__Goal of the exercise__. When you output the entries, begin with the first line and end with the line containing "Task: Click on the Спортен свят", keeping each line exactly as it is.
----
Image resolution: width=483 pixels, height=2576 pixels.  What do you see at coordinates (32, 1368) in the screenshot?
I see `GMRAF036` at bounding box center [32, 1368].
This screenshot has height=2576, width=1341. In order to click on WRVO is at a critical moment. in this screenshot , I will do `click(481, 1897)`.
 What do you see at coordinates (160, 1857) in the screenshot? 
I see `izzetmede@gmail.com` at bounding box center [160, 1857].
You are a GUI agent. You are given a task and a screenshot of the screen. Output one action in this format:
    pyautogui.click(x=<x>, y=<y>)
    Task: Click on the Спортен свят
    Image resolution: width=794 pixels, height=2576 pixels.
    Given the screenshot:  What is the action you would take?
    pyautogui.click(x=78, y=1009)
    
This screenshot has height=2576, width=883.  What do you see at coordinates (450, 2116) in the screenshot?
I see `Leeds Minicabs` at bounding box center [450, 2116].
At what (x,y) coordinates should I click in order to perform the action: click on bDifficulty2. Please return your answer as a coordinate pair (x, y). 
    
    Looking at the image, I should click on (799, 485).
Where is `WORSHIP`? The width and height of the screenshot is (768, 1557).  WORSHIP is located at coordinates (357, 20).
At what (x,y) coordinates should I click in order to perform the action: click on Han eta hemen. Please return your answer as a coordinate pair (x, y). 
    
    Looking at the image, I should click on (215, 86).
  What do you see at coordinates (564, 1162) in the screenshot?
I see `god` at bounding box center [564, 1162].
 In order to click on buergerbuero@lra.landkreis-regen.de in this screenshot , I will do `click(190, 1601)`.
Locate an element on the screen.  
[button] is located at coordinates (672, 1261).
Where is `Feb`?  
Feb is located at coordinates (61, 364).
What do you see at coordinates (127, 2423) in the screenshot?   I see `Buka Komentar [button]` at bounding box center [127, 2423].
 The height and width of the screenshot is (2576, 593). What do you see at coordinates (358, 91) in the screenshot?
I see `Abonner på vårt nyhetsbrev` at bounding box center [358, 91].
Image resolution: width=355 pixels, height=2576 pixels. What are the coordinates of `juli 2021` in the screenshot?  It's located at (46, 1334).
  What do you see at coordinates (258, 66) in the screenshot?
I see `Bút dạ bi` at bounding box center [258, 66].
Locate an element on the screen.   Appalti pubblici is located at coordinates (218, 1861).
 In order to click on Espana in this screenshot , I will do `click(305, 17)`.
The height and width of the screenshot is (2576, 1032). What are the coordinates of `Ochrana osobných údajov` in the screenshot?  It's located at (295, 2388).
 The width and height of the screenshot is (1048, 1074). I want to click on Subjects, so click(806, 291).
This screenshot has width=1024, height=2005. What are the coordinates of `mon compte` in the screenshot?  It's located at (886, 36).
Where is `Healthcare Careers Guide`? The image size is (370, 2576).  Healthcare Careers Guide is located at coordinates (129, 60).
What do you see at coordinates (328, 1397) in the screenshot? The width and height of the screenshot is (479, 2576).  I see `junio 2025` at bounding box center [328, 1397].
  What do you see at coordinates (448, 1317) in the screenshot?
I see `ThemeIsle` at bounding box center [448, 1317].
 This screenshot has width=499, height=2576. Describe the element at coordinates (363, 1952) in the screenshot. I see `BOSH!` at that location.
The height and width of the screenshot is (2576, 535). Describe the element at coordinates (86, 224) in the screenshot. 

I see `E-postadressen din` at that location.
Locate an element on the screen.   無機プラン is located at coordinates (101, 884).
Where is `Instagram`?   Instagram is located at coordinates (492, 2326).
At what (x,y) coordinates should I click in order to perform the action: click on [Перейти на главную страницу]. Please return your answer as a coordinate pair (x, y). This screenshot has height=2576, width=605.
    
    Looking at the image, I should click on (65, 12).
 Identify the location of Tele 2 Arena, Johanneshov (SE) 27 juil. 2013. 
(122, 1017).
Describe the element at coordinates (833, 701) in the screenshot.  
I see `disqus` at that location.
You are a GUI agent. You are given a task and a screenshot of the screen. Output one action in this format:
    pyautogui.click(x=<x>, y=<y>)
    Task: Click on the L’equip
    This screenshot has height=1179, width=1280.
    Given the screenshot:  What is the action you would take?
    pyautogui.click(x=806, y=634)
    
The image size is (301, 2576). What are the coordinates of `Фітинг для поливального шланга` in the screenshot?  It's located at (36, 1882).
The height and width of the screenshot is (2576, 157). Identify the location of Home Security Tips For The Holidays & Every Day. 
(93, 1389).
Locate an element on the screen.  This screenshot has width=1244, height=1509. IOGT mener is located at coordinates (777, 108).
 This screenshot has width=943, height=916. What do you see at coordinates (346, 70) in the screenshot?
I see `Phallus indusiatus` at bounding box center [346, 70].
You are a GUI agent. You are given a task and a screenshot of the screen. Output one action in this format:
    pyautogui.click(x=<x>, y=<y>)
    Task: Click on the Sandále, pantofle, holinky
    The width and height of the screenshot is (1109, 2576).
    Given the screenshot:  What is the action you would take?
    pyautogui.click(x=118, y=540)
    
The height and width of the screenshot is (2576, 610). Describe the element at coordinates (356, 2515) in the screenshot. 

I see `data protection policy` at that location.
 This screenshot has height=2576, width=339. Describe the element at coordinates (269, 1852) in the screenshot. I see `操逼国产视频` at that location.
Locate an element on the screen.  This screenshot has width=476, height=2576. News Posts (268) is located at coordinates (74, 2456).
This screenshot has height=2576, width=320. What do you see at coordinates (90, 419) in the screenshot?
----
__Exercise output__.
Image resolution: width=483 pixels, height=2576 pixels.  What do you see at coordinates (32, 1368) in the screenshot?
I see `GMRAF036` at bounding box center [32, 1368].
This screenshot has height=2576, width=1341. In order to click on WRVO is at a critical moment. in this screenshot , I will do `click(481, 1897)`.
 What do you see at coordinates (160, 1857) in the screenshot? 
I see `izzetmede@gmail.com` at bounding box center [160, 1857].
You are a GUI agent. You are given a task and a screenshot of the screen. Output one action in this format:
    pyautogui.click(x=<x>, y=<y>)
    Task: Click on the Спортен свят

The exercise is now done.